Dari sisi PAN, alternatifnya tak jauh beda. Bila stand alone, kemungkinan calon yang akan
diajukan adalah TB-JD atau TB-Begie Gobel. Peluang TB mengandeng HP sangat
kecil, karena sejak awal publik KK sudah mengetahui HP memang mengfokuskan approach-nya hanya sebagai calon Wawali
DjM. Sedangkan bila berkoalisi dengan PDI Perjuangan, kemungkinannya adalah
TB-Nasrun Koto atau TB-JD. Saya tidak memperhitungkan Benny Rhamdani (yang tak
kurang gigih menjajakan diri dan sudah mendaftar ke PDI Perjuangan), karena akan
ada penolakan keras dari elit-elit PAN Sulut dan Pusat.
Kemungkinan-kemungkinan skenario itu semuanya tidak
menimbulkan optimisme publik KK. Yang harus dicatat, baik oleh DjM maupun TB:
Bagi DjM, calon Wawali yang dia pilih adalah sosok yang mampu mengangkat
kredibilitas dan keterpilihannya. Jujur saja, tanpa dikatakan, saat ini tingkat
keterpilihan DjM sudah berada di level
‘’merah’’. Sebaliknya, TB harus memilih calon Wawali yang tidak menggerus
tingkat keterpilihannya, yang kini berada di posisi ‘’hijau’’ karena konstituen
Pilwako KK umumnya sudah muak dengan kepemimpinan dan manajemen kota yang
dipraktekkan DjM.
Di titik inilah posisi politik dan sosial IS diuntungkan.

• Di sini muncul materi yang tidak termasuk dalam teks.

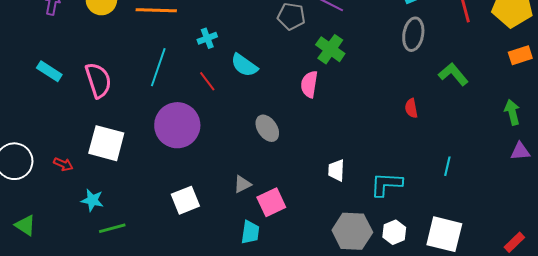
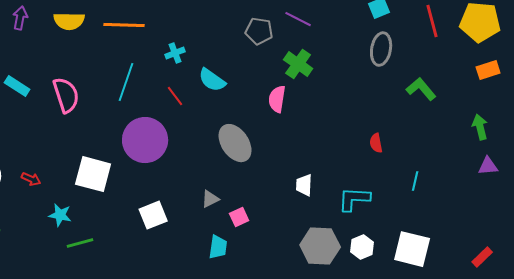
red semicircle: (411, 108) -> (376, 143), moved
gray ellipse: (267, 128) -> (235, 143), size x1.4
white square: (106, 143) -> (93, 174), moved
pink square: (271, 202) -> (239, 217), size x0.7

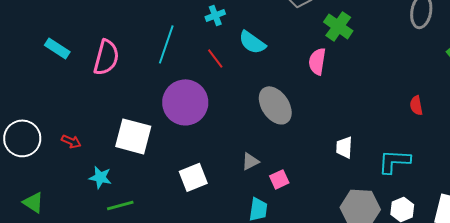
pink semicircle: (66, 95) -> (106, 57), turned 33

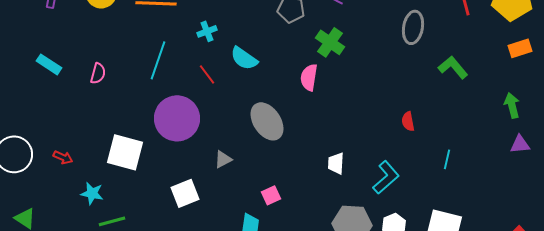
pink semicircle: (106, 57) -> (98, 73), size x0.6
gray triangle: (250, 161) -> (223, 159), moved
cyan L-shape: (394, 161) -> (386, 177), turned 136

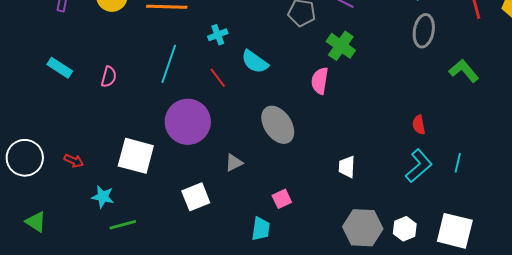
cyan L-shape: (386, 177) -> (419, 166), moved

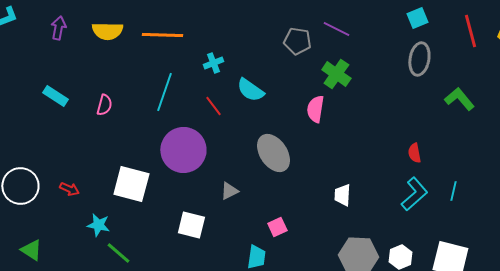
white square: (196, 197) -> (191, 225), turned 36
green line: (123, 225) -> (118, 253), turned 56

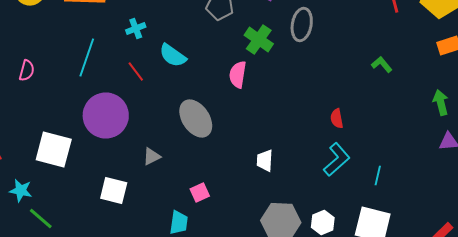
gray ellipse: (419, 59) -> (302, 24), moved
green L-shape: (459, 99) -> (382, 64), size x0.7
cyan line: (453, 191) -> (378, 176), moved

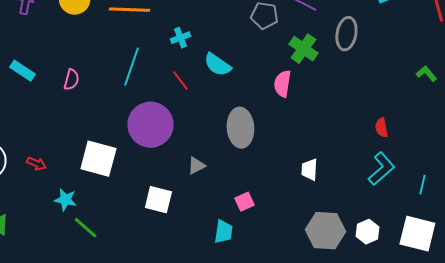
gray ellipse: (196, 118) -> (240, 128), turned 30

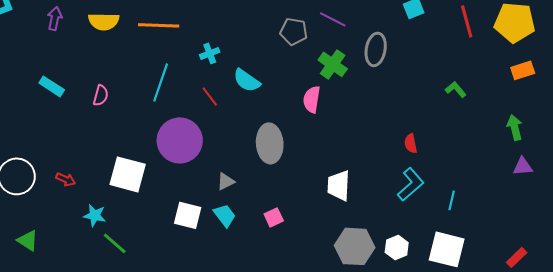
white trapezoid: (309, 170) -> (339, 185), size x1.4
cyan trapezoid: (223, 232) -> (225, 215), moved, turned -45

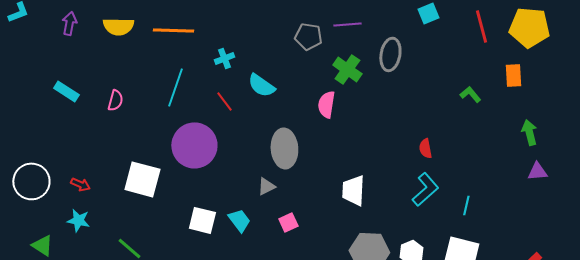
purple line: (333, 19) -> (347, 24), turned -32
orange rectangle: (523, 70) -> (513, 75), moved, turned -75
gray triangle: (226, 181) -> (266, 186), moved
cyan star: (95, 215) -> (78, 220), moved

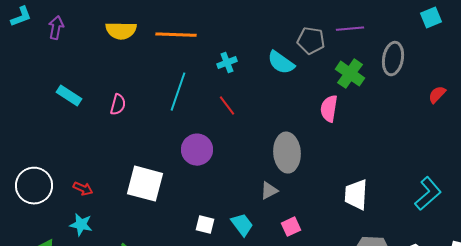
purple arrow: (69, 23) -> (56, 28), moved
cyan semicircle: (261, 85) -> (281, 63), moved
purple circle: (194, 145) -> (197, 150), size x0.7
red semicircle: (425, 148) -> (437, 95), moved, turned 54
white square: (202, 220) -> (205, 225), size x0.7

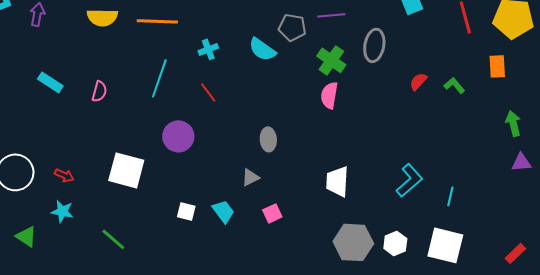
pink semicircle: (329, 109) -> (329, 95), moved
gray ellipse: (287, 153) -> (268, 139), size x0.6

Sebagai politikus dia dikenal kritis, cukup kredibel, dan diterima luas. Dia
juga datang dari Parpol terkemuka. Bagi DjM, memilih IS berarti menyelamatkan
keterpilihannya dari posisi terjun bebas; sebaliknya untuk TB, memilih IS sama
dengan menambah pundi-pundi modal sosial dan politik.